Entries taken from a collection:
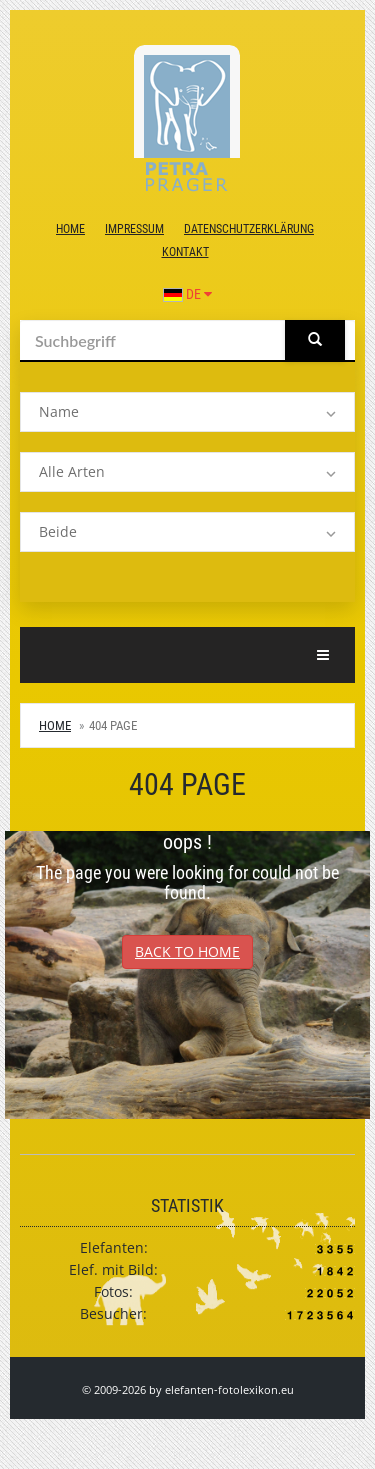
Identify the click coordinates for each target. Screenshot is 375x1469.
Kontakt (185, 252)
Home (70, 229)
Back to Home (187, 951)
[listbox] (187, 412)
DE (187, 294)
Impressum (134, 229)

### TASK
Print each record exactly as it stands, leaving the images out.

### EXERCISE RESPONSE
Identify the click coordinates for each target. Screenshot is 375x1469.
Kontakt (185, 252)
Home (70, 229)
Back to Home (187, 951)
[listbox] (187, 412)
DE (187, 294)
Impressum (134, 229)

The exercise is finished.